It's a mid 1920s George B. Stone & Son All-Metal Master-Model Drum. No such instrument is included in Stone Catalog K which was released around December of 1924. But a press release dated July 25, 1925 published by the Music Trade Review on August 1st of that year described the new drum as follows:
|Stone Announces New All-Metal Snare Drum
Made With Solid Aluminum Shell With Hoops to Match, This Being Selected After Many Experiments by Firm
BOSTON, MASS., July 25. - With the issue of a brank new Summer drum folder in colors, just off the press, containing many new items of interest to all drummers, George B. Stone & Son, Inc., drum makers, have introduced to the trade and profession a most remarkable all-metal snare drum constructed on the same scientific lines as their wood-shell Master-Model which is now so well-known to the trade and which is being used by so many of the better-known professional drummers to day, including Lopez Pennsylvanians, Mal Hallet, U. S. Jazz Band, Pryor's Band and many others of equal prominence.
The new all-metal Master-Model drum is the result of long and careful study of different forms of metal and a solid aluminum shell with hoops to match was finally selected as being the least impervious to dampness and other weather conditions which cause the drummer so much worry.

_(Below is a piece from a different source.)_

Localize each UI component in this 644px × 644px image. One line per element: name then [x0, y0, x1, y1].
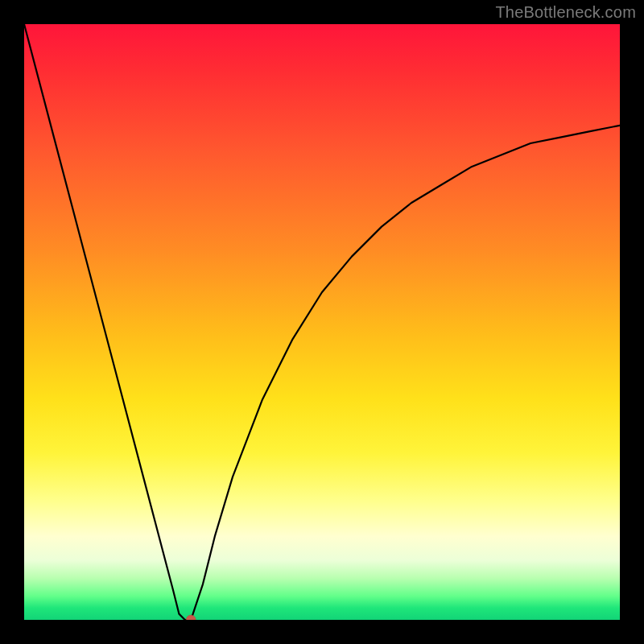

Many other features have been incorporated into this new drum and the immediate sales have indicated that this drum will soon take a place among the finest all-metal snare drums on the market.

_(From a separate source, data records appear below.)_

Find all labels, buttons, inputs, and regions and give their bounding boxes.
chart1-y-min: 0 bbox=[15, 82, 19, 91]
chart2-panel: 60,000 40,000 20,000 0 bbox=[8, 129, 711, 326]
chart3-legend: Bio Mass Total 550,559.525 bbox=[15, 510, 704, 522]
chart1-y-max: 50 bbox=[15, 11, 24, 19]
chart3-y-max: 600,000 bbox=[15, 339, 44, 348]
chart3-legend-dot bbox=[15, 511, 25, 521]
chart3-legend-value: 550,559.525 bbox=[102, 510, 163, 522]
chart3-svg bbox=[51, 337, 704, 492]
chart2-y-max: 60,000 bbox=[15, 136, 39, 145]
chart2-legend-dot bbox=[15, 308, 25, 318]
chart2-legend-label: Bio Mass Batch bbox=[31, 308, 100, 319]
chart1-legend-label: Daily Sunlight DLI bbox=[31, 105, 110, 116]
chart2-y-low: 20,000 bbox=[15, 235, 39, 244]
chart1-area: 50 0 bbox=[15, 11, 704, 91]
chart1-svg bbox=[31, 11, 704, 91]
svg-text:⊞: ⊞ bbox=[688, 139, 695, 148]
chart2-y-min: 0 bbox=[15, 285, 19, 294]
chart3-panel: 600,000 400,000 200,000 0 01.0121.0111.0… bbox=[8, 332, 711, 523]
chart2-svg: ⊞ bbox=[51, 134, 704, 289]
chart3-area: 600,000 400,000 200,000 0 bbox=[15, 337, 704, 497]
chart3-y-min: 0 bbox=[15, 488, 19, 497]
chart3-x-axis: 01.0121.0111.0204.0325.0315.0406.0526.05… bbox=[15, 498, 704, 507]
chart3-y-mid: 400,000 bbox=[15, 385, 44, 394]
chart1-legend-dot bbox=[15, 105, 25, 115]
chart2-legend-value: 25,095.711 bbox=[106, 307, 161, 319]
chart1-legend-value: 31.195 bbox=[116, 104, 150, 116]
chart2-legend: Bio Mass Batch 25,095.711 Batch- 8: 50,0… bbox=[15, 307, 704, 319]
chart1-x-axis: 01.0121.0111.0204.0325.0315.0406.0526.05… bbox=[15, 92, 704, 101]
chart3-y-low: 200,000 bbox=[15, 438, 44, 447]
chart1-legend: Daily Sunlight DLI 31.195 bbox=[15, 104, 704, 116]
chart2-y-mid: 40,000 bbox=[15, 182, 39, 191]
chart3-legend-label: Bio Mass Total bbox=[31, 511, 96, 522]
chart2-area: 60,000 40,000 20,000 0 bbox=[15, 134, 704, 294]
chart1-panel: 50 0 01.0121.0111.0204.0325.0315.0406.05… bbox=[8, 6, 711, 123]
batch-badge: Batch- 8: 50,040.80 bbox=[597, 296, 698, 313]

A Stone & Son poster size mailing indeed includes a picture and description of an All-Metal Master Model.
The drum sports a silver Master-Model badge which is tacked into the shell three panels to the left of the throw-off. There is a simple, unadorned metal grommet one more panel to the left. There is no paper label inside of the drum which is unusual for Stone. Instead, the number four is penciled on the shell and is visible through the air vent. This was either the fourth drum in a batch, or quite likely was only the fourth all-metal Master-Model to leave the factory. The workers at Stone & Son kept a running count of how many drums were being produced and while this drum bears no four-digit serial number, the hand written markings inside the shell are in keeping with those used by Stone on other drums.
Both heads were broken when I received the drum so new calfskins from Stern Tanning were tucked on the original flesh hoops. Interestingly, the flesh hoops were painted silver at the factory to match the shell! I know the paint is original because pencil markings over the paint indicated that these were a factory matched pair of flesh hoops. These markings, again, are in keeping with those seen on other Stone drums. The original wire snares were intact so they were cleaned and remounted. The drum is now in as close to original condition as possible and is ready to be proudly displayed.